To illustrate this concept, a few interns from TP weigh in on their thoughts on NHS/the requirements for each of their schools.
“I go to a public charter high school in Pennsylvania. Our NHS requirements are a 3.5 GPA or higher, a letter of recommendation, 20+ volunteer hours in the last year, the completion of at least 3 honors classes, and a small essay. It isn’t really seen as a prestigious accomplishment, but I think that’s because NHS isn’t a huge presence at my school. No one knows we exist unless they are invited to join…but I do think that [being accepted] says very little about a person.” –Morgan Crist
“At my school you need a 3.75 weighted GPA at the end of your junior year. It’s not extremely prestigious, but its frustrating because the GPA cutoff doesn’t consider the rigor of one’s coursework… I have taken numerous honors and AP courses and wasn’t allowed in while students who took less with higher GPAs are. Its unfair to have a system like this. ” –Morgan Levy
“I think it’s a fantastic organization but it should be more exclusive (at least at my school) since about everyone who applies is accepted, probably about 3/4 of my junior class.” –Kyleigh McGrail
“To be in NHS at my school, you must have over a 3.5 GPA, have over 20 hours of volunteer service, and be enrolled in at least one AP course. However, my school is super competitive so these requirements were pretty insignificant… I like that [NHS] exists, but the kids at my school just see it as another thing to put on college apps.” –Hannah Glover
“The requirements are to have above a 3.75 GPA, have community service hours (they don’t specify how much but most kids have above 50+), have at least 10 teacher/community recommendations, and be in good standing (disciplinary-wise)… [NHS] celebrates the achievements of accomplished students in the community and gives them opportunities to do more. If you’ve done enough for your community, you’ll get in, so no, I don’t think it’s too exclusive.” –Sophia Chiang
“To be in NHS you have be at least a junior, have a 3.7 GPA, and be voted in by your teachers. Our NHS is more selective than our Beta Club. We host tutoring every Tuesday.” –Arlena McLenton
“NHS at my school doesn’t “do” anything, except organize a blood drive each semester. The club is really not very exciting, thus it is easy to claim that the vast majority of members are only in the club for the title, not for any other opportunities (unless someone is *really* into blood drives?)” –Claire Tran
It is quite easy to see how different NHS chapters have different requirements to apply, never mind to get in. At some schools, the club is extremely competitive (10+ recommendations? Wow!), while at others, 3/4 of the class is accepted. Colleges cannot judge the competitiveness of your school’s NHS when all that is listed on your app is “National Honor Society”, so unless you have done something amazing through NHS, it is a pretty insignificant activity that will not sway the college’s decision either way.

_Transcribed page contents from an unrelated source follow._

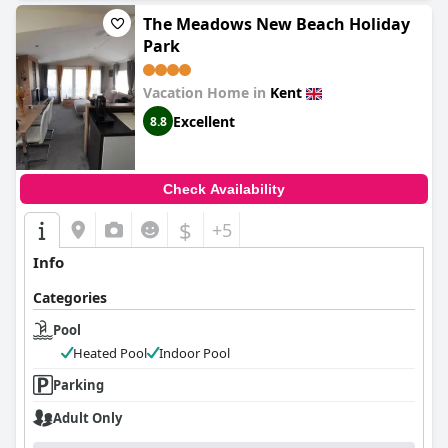
The Meadows New Beach Holiday
Park
Vacation Home in
Kent
Excellent
8.8
Check Availability
$
+5
Info
Categories
Pool
Heated Pool
Indoor Pool
Parking
Adult Only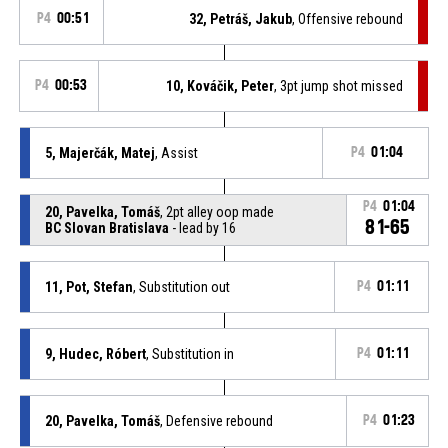
P4
00:51
32, Petráš, Jakub
, Offensive rebound
P4
00:53
10, Kováčik, Peter
, 3pt jump shot missed
5, Majerčák, Matej
, Assist
P4
01:04
P4
01:04
20, Pavelka, Tomáš
, 2pt alley oop made
81-65
BC Slovan Bratislava
- lead by 16
11, Pot, Stefan
, Substitution out
P4
01:11
9, Hudec, Róbert
, Substitution in
P4
01:11
20, Pavelka, Tomáš
, Defensive rebound
P4
01:23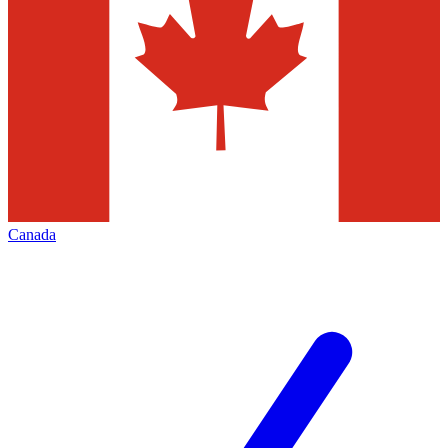
Canada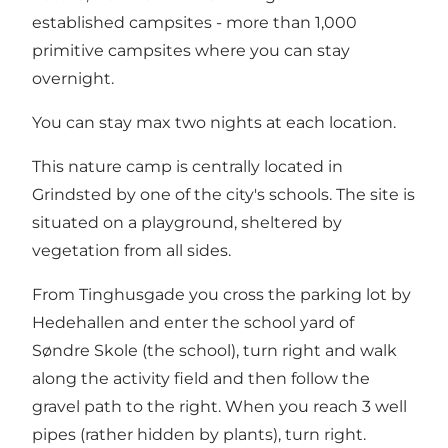
established campsites - more than 1,000
primitive campsites where you can stay
overnight.
You can stay max two nights at each location.
This nature camp is centrally located in
Grindsted by one of the city's schools. The site is
situated on a playground, sheltered by
vegetation from all sides.
From Tinghusgade you cross the parking lot by
Hedehallen and enter the school yard of
Søndre Skole (the school), turn right and walk
along the activity field and then follow the
gravel path to the right. When you reach 3 well
pipes (rather hidden by plants), turn right.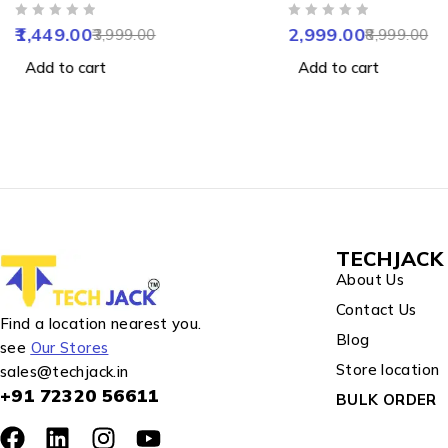
Camera with Colour Night
with Two Way Audio
OUT OF 5
OUT OF 5
Vision, Human & Motion
Detect, Colour Night 
1,449.00
2,999.00
3,999.00
8,999.00
Detect, 2 Way Audio, Alarm
Alarm, Waterproof 
Add to cart
Add to cart
& Support 256GB SD
Support SD upto 25
TECHJACK 
About Us
Contact Us
Find a location nearest you.
Blog
see
Our Stores
Store location
sales@techjack.in
+91 72320 56611
BULK ORDER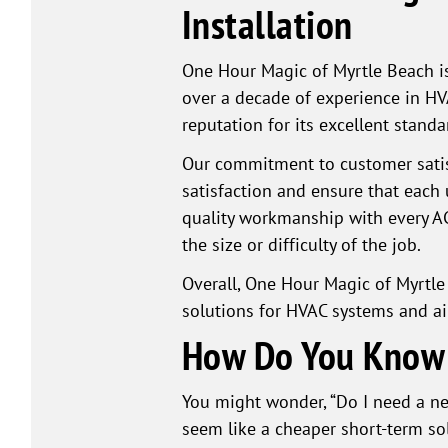
Installation
One Hour Magic of Myrtle Beach is
over a decade of experience in HV
reputation for its excellent stand
Our commitment to customer satis
satisfaction and ensure that each 
quality workmanship with every AC i
the size or difficulty of the job.
Overall, One Hour Magic of Myrtle
solutions for HVAC systems and ai
How Do You Know I
You might wonder, “Do I need a new 
seem like a cheaper short-term so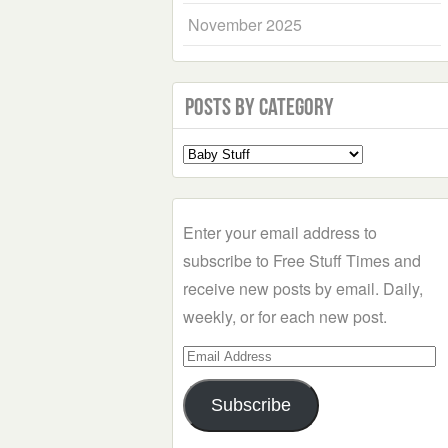
November 2025
Posts by Category
Select
a
Category
Enter your email address to
subscribe to Free Stuff Times and
receive new posts by email. Daily,
weekly, or for each new post.
Email
Address
Subscribe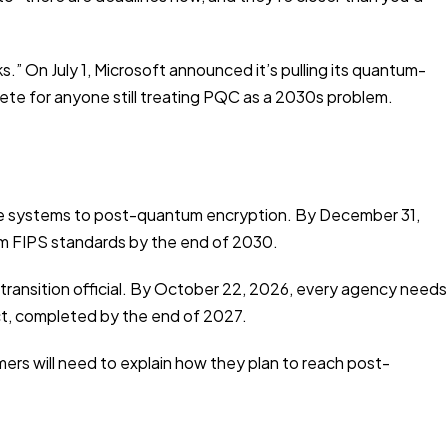
 On July 1, Microsoft announced it’s pulling its quantum-
rete for anyone still treating PQC as a 2030s problem.
ive systems to post-quantum encryption. By December 31,
m FIPS standards by the end of 2030.
ransition official. By October 22, 2026, every agency needs
t, completed by the end of 2027.
ers will need to explain how they plan to reach post-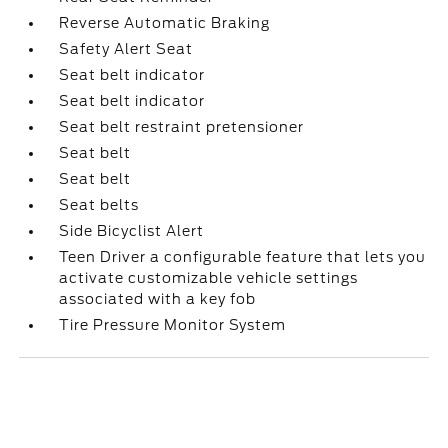
Reverse Automatic Braking
Safety Alert Seat
Seat belt indicator
Seat belt indicator
Seat belt restraint pretensioner
Seat belt
Seat belt
Seat belts
Side Bicyclist Alert
Teen Driver a configurable feature that lets you
activate customizable vehicle settings
associated with a key fob
Tire Pressure Monitor System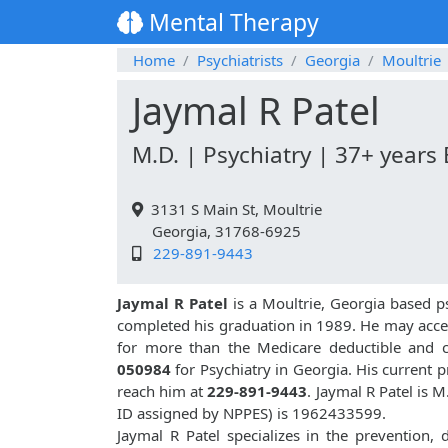
Mental Therapy
Home
Psychiatrists
Georgia
Moultrie
Jaymal R Patel
M.D. | Psychiatry | 37+ years
3131 S Main St, Moultrie
Georgia, 31768-6925
229-891-9443
Jaymal R Patel
is a Moultrie, Georgia based ps
completed his graduation in 1989. He may acce
for more than the Medicare deductible and c
050984
for Psychiatry in Georgia. His current p
reach him at
229-891-9443
. Jaymal R Patel is 
ID assigned by NPPES) is 1962433599.
Jaymal R Patel specializes in the prevention,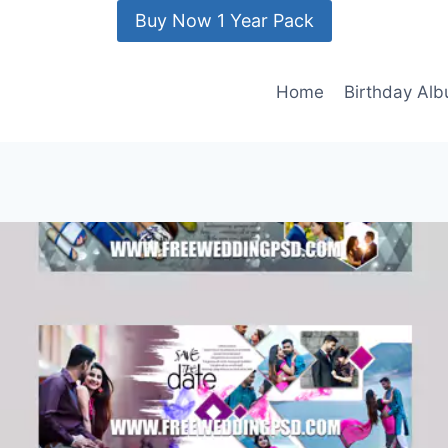
Buy Now 1 Year Pack
Home
Birthday Al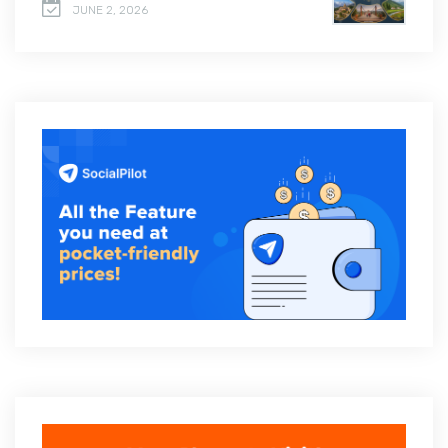
JUNE 2, 2026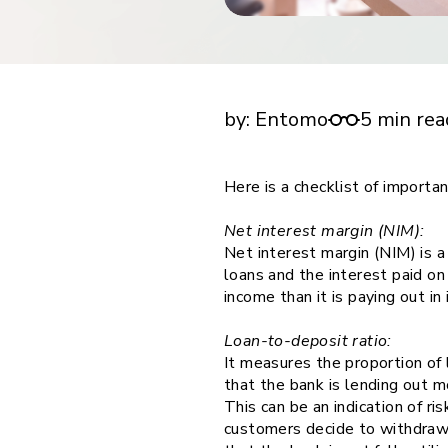
financial tools
request for demo
empower employees w
Checklist for important KPIs to track in bank
financial tools
companies.
by:
Entomo
5 min rea
Here is a checklist of importa
Net interest margin (NIM):
Net interest margin (NIM) is 
loans and the interest paid on
income than it is paying out i
Loan-to-deposit ratio:
It measures the proportion of 
that the bank is lending out 
This can be an indication of ri
customers decide to withdraw 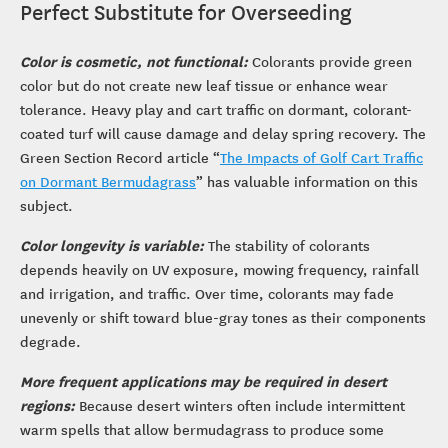
Perfect Substitute for Overseeding
Color is cosmetic, not functional:
Colorants provide green
color but do not create new leaf tissue or enhance wear
tolerance. Heavy play and cart traffic on dormant, colorant-
coated turf will cause damage and delay spring recovery. The
Green Section Record article “
The Impacts of Golf Cart Traffic
on Dormant Bermudagrass
” has valuable information on this
subject.
Color longevity is variable:
The stability of colorants
depends heavily on UV exposure, mowing frequency, rainfall
and irrigation, and traffic. Over time, colorants may fade
unevenly or shift toward blue-gray tones as their components
degrade.
More frequent applications may be required in desert
regions:
Because desert winters often include intermittent
warm spells that allow bermudagrass to produce some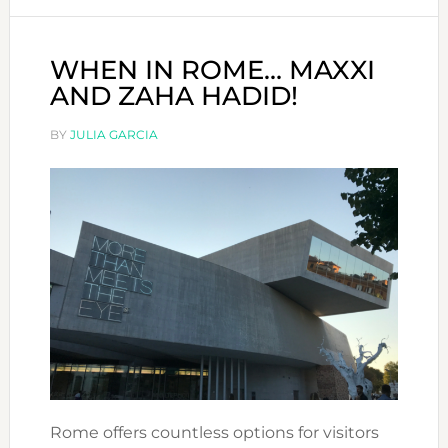
WHEN IN ROME… MAXXI
AND ZAHA HADID!
BY
JULIA GARCIA
Rome offers countless options for visitors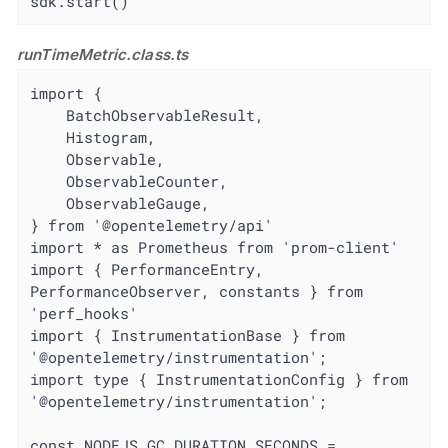
sdk.start()
runTimeMetric.class.ts
import {

	BatchObservableResult,

	Histogram,

	Observable,

	ObservableCounter,

	ObservableGauge,

} from '@opentelemetry/api'

import * as Prometheus from 'prom-client'

import { PerformanceEntry, 
PerformanceObserver, constants } from 
'perf_hooks'

import { InstrumentationBase } from 
'@opentelemetry/instrumentation';

import type { InstrumentationConfig } from 
'@opentelemetry/instrumentation';

const NODEJS_GC_DURATION_SECONDS =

The whole concept of a “National Honor Society” easily lends itself to competition that distorts the mission/vision of the original society. So, does NHS matter? Tutoring a kid who is struggling in geometry or history every lunch period matters. Volunteering at local non-profit organizations matters. But, being in NHS just for the sake of saying you’re in NHS does not matter, so you shouldn’t count on it to.